All statements about the site must be considered preliminary, as only a relatively small part of the site's total area has been excavated as yet; floor levels have been reached in only the second complex (complex B), which also contains a terrazzo-like floor. Schmidt believes that the dig could well continue for another fifty years, "and barely scratch the surface." So it's a case of "watch this space".
Thus, the structures not only predate pottery, metallurgy, and the invention of writing or the wheel; they were built before the so-called Neolithic Revolution. But the construction of Gobekli Tepe implies organisation of an order of complexity not hitherto associated with Paleolithic, PPN A, or PPN B societies. The archaeologists estimate that up to 500 persons were required to extract the 10-20 metric ton (9.8-20 long tons; 11-22 short tons) pillars (in fact, some weigh up to 50 metric tons (49 long tons; 55 short tons)) from local quarries and move them 100-500 metres (330-1,600 ft) to the site. It is generally believed that an elite class of religious leaders supervised the work and later controlled whatever ceremonies took place here. If so, this would be the oldest known evidence for a priestly caste-much earlier than such social distinctions developed elsewhere in the Near East. Perhaps we should be considering work done be the Nephillim (Giants) mentioned in Genesis.

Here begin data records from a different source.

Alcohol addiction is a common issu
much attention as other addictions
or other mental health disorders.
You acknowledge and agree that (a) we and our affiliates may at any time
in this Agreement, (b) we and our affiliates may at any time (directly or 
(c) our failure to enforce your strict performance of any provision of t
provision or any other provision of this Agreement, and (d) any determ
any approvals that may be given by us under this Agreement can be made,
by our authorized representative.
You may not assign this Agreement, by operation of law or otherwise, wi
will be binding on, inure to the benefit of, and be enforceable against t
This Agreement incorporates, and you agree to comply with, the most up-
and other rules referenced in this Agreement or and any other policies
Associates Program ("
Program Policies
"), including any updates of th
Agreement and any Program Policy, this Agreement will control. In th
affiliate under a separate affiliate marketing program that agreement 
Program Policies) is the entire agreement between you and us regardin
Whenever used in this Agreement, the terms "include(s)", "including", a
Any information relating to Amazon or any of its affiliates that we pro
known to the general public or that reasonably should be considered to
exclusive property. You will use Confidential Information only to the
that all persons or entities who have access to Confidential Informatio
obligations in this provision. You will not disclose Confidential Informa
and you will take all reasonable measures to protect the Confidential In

Not only its large dimensions, but the side-by-side existence of multiple pillar shrines makes the location unique. There are no comparable monumental complexes from its time. Nevali Chori, a well-known Neolithic settlement also excavated by the German Archaeological Institute, and submerged by the Ataturk Dam since 1992, is 500 years later, its T-shaped pillars are considerably smaller, and its shrine was located inside a village; the roughly contemporary architecture at Jericho is devoid of artistic merit or large-scale sculpture; and Chatalhoyuk, perhaps the most famous of all Anatolian Neolithic villages, is 2,000 years younger.
At present, Gobekli Tepe raises more questions for archaeology and prehistory than it answers. We do not know how a force large enough to construct, augment, and maintain such a substantial complex was mobilized and paid or fed in the conditions of pre-Neolithic society. We cannot "read" the pictograms, and do not know for certain what meaning the animal reliefs had for visitors to the site; the variety of fauna depicted, from lions and boars to birds and insects, makes any single explanation problematic. As there seems to be little or no evidence of habitation, and the animals depicted on the stones are mainly predators, the stones may have been intended to stave off evils through some form of magic representation; it is also possible that they served as totems. It is not known why more and more walls were added to the interiors while the sanctuary was in use, with the result that some of the engraved pillars were obscured from view. Burial may or may not have occurred at the site. The reason the complex was eventually buried remains unexplained. Until more evidence is gathered, it is difficult to deduce anything certain about the originating culture.